Tuesday, January 08, 2008

Working with a sketchbook




I know that working with a sketchbook requires a commitment and practice but I've often struggled with what am I suppose to put into the sketchbook. I understand the short answer to that is "everything" but that just made me feel that it would be so cluttered that I wouldn't value it as a tool. An excuse? Maybe, but at least I'm going to try and push through it. Today I continued to work on design development for the January Take it Further Challenge. My goal today was to come up with a simple symbol to represent the attribute for each of the individuals I admire.



I came up with these.

What are the process steps for working on a creative idea? Here's what I think so far - but I don't think I work strictly linearly - I think I'm working on #'s 1 through 4 all at the same time:
1. design idea (or challenge)
2. research & brainstorming
3. sketching
4. samples & proto designs
5. work on "real" piece
6. finishing touches

I don't yet know what the "real" piece is going to look like. I suppose a sketch ought to come about soon!


Living consciously...

The practice today is to take ownership for your secrets. Okay.
Write it down, put it outside yourself and remember that what's left inside still needs loving acceptance and healing. Right.

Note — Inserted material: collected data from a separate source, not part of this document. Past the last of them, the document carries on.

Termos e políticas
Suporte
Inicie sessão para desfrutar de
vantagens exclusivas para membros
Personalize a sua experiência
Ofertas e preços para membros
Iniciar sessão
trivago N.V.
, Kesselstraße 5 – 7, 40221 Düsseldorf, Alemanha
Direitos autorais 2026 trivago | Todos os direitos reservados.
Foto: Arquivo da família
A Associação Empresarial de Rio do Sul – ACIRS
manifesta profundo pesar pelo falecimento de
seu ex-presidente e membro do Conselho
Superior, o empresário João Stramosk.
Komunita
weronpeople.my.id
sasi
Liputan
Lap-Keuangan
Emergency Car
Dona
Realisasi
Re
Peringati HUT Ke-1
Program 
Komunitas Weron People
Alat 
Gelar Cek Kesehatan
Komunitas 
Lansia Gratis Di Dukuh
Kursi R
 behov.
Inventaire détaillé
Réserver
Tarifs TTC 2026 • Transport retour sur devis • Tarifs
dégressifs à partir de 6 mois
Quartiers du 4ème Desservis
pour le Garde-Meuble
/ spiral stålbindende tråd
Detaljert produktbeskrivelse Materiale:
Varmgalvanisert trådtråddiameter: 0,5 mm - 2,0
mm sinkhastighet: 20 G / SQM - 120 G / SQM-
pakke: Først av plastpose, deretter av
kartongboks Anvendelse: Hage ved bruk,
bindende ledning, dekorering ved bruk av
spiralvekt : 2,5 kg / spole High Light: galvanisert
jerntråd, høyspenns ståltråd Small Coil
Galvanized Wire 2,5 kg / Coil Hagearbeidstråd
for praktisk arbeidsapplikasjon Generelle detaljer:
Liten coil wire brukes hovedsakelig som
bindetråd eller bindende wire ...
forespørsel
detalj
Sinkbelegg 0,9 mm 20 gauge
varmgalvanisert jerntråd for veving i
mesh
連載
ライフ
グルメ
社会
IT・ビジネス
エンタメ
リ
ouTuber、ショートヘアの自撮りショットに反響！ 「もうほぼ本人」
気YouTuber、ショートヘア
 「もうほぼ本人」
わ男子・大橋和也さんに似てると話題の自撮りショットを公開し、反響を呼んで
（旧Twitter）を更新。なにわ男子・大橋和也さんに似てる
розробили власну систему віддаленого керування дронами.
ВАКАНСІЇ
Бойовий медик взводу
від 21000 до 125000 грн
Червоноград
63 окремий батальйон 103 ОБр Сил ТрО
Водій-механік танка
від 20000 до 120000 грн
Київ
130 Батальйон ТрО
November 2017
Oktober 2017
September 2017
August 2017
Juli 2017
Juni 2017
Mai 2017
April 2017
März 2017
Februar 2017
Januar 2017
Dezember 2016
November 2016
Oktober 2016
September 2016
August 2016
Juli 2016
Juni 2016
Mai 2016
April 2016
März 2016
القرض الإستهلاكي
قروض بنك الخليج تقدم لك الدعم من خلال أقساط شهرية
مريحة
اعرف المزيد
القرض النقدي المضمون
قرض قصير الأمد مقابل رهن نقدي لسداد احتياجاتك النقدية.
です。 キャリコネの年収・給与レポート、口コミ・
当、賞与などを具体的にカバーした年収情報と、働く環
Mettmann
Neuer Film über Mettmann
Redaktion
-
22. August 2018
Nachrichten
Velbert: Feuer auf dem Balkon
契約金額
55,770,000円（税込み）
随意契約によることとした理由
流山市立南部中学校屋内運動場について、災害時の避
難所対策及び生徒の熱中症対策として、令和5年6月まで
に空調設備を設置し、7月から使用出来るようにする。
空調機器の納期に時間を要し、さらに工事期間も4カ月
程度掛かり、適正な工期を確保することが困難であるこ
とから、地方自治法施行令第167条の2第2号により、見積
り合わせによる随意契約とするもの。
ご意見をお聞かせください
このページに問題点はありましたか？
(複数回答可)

I thought I wasn't going to have to deal with the fixing/healing paradigm but rather focus on the learning paradigm. It's days like this that I'm happy I'm also reading through Simple Abundance where the day's focus is on Happiness. There's a reference to a line from Daphne du Maurier's Rebecca: "Happiness is not a possession to be prize, it is a quality of thought, a state of mind."

Tally Ho.

3 comments:

Françoise said...

Thanks for sharing pages from your sketchbook.
I love this quote from Daphné du Maurier.

Deb Geyer said...

Your question about the steps of design brought back memories of design classes I took many years ago. As I remember the steps we learned were very similar to the steps you listed.
-identify problem
-research
-preliminaries
-refinement and mock-up
-analyze
-implement
I think that they went something like that. And you are right, they are not linear, but more like a cycle. At any point you may circle back to any of the other steps.

I'm wondering, do these steps also apply to art?

Kay said...

The process certainly is a circle; you can go back from 5 to 3 or 4, (maybe even to 2) and certainly from 6 back to 5. At least I do. It's fun to watch the way you're developing this.